Não Senhor não se trata de mais um filme de guerra fria, nem de um simples filme de espião, ou um suspense policial; O filme é muito mais complexo que isso, e é nos mínimos detalhes, nas entrelinhas que encontramos o cerne da trama, não é um filme fácil de se entender, as mentes mais preguiçosas e os distraídos, não entenderam bem a complexa trama, cheia de idas e vindas, muito bem elaboradas pelo diretor, Tomas Alfredson, do Deixe Ela Entrar.

O longa reúne, brilhantes atuações e personagens complexos: Gary Oldman, vive George Smiley, um homem inteligente, aposentado do Serviço Secreto Britânico, onde trabalhava na alta cúpula denominada Circo, grandes intrigas apontam para a existência de um  traidor dentro do circo.  Ele então sai de sua aposentadoria para investigar tais intrigas.  Outro a destaque no filme é Colin Firth, de O Discurso do Rei,  ele é suspeito de ser um dos traidores, isso sem falar de Bill Haydon, John HurtMark Strong e Tom Hardy que também estão ótimos.
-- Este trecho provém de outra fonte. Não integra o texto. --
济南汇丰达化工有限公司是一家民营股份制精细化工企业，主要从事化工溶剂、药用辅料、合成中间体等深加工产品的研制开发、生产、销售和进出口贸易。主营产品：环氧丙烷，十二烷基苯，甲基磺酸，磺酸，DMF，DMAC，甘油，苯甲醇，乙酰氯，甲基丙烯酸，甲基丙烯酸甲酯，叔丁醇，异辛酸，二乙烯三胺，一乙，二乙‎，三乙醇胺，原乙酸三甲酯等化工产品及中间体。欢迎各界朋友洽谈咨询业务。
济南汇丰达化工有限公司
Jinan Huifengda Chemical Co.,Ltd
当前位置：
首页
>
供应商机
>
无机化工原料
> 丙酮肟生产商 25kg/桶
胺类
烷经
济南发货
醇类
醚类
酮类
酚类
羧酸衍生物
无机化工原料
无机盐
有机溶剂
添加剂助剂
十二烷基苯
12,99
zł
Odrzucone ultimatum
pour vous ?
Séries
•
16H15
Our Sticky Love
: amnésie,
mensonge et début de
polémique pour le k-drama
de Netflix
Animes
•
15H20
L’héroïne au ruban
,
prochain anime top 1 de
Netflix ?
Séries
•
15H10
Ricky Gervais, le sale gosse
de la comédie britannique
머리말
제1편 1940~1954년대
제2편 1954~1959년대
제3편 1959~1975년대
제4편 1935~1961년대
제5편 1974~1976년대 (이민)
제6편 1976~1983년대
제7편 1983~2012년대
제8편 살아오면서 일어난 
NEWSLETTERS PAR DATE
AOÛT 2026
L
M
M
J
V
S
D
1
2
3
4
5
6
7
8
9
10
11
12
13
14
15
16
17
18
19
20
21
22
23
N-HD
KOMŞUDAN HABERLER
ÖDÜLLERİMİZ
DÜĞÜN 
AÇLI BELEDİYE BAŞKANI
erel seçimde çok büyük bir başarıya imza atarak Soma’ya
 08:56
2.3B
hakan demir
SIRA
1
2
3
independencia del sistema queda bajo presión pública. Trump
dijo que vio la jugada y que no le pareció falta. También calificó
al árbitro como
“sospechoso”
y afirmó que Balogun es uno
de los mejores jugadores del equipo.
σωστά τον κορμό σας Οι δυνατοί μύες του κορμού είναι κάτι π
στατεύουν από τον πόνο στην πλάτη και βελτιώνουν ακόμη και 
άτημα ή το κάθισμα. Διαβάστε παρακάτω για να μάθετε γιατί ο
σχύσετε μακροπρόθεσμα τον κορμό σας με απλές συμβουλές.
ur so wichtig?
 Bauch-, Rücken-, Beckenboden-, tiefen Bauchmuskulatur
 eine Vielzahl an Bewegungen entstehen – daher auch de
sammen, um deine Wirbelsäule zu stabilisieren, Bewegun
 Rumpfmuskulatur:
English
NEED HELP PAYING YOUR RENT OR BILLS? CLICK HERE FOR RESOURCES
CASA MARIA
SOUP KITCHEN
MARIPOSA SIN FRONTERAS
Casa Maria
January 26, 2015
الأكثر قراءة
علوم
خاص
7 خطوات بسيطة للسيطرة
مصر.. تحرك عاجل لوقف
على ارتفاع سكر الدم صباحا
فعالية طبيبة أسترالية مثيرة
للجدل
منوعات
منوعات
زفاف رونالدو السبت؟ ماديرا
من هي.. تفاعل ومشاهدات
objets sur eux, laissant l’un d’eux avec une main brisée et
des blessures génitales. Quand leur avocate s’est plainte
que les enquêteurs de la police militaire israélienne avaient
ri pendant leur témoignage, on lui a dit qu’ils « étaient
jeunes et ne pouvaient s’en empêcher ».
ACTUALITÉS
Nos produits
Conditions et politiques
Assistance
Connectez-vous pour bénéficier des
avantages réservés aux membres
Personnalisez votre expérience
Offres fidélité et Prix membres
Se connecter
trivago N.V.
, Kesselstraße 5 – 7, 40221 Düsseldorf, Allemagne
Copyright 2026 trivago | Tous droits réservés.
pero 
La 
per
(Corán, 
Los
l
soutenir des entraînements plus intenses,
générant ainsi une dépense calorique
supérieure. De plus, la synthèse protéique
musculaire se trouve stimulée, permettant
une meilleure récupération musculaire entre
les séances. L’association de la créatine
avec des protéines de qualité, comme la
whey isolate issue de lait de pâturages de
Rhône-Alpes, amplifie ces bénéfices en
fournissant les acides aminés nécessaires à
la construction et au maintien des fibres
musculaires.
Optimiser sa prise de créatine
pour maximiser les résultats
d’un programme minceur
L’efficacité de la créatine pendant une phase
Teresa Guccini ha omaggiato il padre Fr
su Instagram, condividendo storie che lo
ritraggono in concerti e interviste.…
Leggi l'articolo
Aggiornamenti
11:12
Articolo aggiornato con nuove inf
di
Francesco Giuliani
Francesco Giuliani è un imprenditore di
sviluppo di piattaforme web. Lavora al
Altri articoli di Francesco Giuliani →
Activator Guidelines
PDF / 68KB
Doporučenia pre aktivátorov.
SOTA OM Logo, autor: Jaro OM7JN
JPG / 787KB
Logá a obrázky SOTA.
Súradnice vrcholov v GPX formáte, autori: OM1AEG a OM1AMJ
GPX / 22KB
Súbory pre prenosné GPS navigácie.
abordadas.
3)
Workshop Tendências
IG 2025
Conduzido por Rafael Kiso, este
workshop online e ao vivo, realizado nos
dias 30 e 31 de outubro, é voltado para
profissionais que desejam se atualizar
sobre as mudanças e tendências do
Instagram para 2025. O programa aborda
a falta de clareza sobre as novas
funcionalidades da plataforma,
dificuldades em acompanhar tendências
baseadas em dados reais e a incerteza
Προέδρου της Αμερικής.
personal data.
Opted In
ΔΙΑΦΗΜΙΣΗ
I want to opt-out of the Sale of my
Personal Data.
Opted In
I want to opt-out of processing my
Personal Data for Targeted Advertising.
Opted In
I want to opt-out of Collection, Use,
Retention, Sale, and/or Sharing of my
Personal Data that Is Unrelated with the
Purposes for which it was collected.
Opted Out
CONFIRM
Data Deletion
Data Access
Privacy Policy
Mas fantástico mesmo, é o trabalho do designer de som, passando pelos efeitos, e trilha sonora, que dá todo o tom na história. O filme em si possui uma trama muito psicológica,  que espera um longa a lá James Bond, cheio de perseguições, explosões, ficará frustrado, pois retrata um tipo de espionagem mais realista, é mais silencioso e introspectivo, e o som do filme colabora para criar esse clima.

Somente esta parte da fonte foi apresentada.